5G has been part of our lives and the market for several years, while the industry is already looking ahead to its successor, 6G. But can we say it is fully implemented?
An international team led by Northeastern University, with participation from IMDEA Networks, TU Berlin, University of Porto, University of Oslo, Politecnico di Torino, Technical University of Denmark, and Hewlett Packard Labs, sought the answer. Over the course of a year, they measured performance in several cities across Europe and North America. The conclusion: 5G is widely deployed in major urban centers, but its benefits do not always translate into a better experience than 4G.
"We collected controlled and crowdsourced data in eight cities [Berlin, Turin, Oslo, Porto, Madrid, Vancouver, Boston, and the Bay Area] and found a striking geographic and operator-level variation: some networks offer excellent 5G uplink performance, while others show little or no improvement compared to LTE," explains Imran Khan, a predoctoral researcher at Northeastern University and the study's first author.
Claudio Fiandrino, Research Assistant Professor at IMDEA Networks, summarizes: "5G deployment in major cities has stabilized, but this stability has not yet translated into consistent latency advantages over 4G/LTE; the reality is more varied than marketing suggests."
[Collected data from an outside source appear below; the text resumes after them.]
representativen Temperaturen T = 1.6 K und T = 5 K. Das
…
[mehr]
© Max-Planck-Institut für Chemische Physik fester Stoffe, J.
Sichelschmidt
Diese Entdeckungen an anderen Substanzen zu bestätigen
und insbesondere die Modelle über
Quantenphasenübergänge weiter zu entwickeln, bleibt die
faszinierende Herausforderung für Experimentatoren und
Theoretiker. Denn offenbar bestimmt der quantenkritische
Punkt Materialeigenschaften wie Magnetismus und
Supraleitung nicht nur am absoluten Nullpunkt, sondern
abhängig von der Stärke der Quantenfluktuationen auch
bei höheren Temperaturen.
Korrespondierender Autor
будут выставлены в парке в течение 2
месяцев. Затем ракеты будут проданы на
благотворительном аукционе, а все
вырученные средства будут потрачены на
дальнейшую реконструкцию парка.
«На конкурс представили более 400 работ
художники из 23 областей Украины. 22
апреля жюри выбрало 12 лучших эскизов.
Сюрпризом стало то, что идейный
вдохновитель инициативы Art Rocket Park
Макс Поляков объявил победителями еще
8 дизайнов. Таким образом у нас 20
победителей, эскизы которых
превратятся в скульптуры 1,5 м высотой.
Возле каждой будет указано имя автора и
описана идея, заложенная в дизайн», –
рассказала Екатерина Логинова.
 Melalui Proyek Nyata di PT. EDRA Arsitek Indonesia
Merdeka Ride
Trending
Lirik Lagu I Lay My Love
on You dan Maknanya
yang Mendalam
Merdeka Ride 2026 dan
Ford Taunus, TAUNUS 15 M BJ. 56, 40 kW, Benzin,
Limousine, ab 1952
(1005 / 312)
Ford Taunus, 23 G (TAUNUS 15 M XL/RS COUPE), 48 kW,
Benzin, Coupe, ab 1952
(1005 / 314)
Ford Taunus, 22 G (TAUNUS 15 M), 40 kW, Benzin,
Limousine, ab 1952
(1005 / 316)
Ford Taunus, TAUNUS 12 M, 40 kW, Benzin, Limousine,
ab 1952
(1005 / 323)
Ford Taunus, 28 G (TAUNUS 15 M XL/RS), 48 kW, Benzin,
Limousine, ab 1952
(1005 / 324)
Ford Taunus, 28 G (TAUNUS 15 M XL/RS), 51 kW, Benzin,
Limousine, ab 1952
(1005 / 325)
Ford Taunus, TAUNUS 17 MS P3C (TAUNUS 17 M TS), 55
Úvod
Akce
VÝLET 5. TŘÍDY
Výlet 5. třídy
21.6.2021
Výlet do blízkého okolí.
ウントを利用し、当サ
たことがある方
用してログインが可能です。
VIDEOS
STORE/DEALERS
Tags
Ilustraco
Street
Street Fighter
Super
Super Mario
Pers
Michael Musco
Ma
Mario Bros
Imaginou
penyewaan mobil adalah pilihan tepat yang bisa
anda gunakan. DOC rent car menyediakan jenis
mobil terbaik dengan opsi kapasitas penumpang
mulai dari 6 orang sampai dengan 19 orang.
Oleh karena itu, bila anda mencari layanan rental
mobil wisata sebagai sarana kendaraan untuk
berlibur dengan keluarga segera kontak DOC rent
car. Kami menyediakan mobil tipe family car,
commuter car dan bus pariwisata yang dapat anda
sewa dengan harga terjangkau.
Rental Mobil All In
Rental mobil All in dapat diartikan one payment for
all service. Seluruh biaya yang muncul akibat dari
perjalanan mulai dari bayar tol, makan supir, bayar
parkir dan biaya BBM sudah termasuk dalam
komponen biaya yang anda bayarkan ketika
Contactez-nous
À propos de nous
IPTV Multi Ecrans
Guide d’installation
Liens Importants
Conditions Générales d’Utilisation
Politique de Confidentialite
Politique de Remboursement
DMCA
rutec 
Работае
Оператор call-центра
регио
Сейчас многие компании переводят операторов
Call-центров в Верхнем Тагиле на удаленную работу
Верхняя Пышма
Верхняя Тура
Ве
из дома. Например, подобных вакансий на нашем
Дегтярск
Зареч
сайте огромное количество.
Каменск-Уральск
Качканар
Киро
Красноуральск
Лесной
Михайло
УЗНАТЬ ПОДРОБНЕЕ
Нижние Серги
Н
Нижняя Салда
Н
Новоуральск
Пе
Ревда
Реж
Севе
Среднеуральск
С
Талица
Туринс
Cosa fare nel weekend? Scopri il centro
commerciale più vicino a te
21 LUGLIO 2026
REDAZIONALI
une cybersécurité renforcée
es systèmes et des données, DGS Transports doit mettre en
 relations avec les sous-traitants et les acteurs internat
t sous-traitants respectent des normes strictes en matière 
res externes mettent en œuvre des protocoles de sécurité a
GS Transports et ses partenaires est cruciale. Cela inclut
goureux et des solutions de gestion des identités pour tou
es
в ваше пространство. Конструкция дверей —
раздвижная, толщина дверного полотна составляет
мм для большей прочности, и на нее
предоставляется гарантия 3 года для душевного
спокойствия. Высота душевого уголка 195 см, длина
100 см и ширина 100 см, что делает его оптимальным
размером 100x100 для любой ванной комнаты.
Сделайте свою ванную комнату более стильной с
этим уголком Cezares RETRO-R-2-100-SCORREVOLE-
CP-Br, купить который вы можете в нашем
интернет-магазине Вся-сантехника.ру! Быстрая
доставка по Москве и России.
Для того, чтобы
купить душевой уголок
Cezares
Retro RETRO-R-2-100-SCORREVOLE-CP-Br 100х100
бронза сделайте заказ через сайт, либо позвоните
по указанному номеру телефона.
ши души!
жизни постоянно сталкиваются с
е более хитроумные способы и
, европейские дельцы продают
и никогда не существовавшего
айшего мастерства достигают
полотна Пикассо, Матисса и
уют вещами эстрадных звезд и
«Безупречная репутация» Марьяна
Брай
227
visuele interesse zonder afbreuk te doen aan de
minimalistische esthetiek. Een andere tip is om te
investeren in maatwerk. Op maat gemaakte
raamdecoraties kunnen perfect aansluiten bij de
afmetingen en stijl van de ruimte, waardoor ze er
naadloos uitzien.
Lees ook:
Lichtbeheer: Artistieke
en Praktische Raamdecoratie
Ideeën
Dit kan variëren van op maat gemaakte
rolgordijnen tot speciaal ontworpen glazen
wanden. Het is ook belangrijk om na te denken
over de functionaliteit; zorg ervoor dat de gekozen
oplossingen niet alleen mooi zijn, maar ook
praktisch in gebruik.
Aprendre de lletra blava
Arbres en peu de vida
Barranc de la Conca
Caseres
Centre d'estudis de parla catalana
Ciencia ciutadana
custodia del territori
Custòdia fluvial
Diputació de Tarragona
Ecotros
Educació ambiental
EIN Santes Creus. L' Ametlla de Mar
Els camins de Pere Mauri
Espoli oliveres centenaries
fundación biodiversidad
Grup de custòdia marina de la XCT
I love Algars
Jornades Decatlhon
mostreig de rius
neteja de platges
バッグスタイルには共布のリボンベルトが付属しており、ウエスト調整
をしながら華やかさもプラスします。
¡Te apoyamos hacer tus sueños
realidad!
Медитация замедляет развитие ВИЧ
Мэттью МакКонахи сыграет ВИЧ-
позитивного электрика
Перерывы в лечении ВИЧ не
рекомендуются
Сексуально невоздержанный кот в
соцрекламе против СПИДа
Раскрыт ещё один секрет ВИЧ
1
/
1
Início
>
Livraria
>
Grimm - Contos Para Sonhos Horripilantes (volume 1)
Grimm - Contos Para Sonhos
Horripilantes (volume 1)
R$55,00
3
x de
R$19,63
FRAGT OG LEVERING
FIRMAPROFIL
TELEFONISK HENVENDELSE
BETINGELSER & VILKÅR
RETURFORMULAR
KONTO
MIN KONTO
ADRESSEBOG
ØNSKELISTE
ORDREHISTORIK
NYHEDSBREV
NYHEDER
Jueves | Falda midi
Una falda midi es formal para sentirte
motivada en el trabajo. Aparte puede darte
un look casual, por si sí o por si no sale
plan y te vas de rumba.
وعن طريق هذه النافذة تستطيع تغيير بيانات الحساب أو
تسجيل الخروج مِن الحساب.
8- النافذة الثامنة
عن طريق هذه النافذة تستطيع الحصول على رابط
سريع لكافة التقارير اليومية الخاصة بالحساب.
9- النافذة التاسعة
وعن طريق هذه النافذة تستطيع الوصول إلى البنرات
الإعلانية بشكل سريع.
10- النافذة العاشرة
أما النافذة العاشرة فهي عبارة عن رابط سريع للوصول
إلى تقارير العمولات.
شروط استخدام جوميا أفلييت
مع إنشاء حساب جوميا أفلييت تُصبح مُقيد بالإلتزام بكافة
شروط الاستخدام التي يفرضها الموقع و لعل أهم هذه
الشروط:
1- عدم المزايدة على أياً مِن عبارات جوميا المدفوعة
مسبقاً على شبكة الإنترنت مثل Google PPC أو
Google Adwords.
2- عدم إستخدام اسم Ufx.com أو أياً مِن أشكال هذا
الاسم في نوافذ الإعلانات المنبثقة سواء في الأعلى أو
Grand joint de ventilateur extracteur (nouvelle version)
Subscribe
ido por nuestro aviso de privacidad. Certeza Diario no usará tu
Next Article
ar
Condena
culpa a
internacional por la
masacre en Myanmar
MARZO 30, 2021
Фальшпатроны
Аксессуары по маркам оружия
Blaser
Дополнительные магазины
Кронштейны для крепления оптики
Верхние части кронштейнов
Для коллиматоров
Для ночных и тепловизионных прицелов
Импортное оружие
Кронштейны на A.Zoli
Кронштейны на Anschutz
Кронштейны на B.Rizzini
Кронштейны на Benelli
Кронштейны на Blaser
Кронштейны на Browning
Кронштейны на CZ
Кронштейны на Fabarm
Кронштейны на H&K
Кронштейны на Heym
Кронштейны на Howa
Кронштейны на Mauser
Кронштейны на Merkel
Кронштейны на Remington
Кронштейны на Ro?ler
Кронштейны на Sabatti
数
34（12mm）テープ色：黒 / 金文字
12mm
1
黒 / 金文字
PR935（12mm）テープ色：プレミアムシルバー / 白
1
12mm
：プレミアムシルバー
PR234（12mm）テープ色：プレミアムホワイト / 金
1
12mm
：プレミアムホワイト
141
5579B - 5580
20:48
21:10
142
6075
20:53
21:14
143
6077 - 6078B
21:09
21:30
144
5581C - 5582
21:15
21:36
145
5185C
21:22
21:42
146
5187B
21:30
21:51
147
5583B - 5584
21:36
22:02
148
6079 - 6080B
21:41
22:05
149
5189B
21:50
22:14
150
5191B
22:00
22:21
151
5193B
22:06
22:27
The study combines large-scale crowdsourced measurements with a controlled millimeter-wave campaign, providing both breadth and depth to the findings. The picture that emerges is uneven: in many places, 5G does not offer clear latency benefits over LTE. The differences are less about the "5G" label and more about operator decisions, such as spectrum band, deployment density, and the use of cloud and edge infrastructure.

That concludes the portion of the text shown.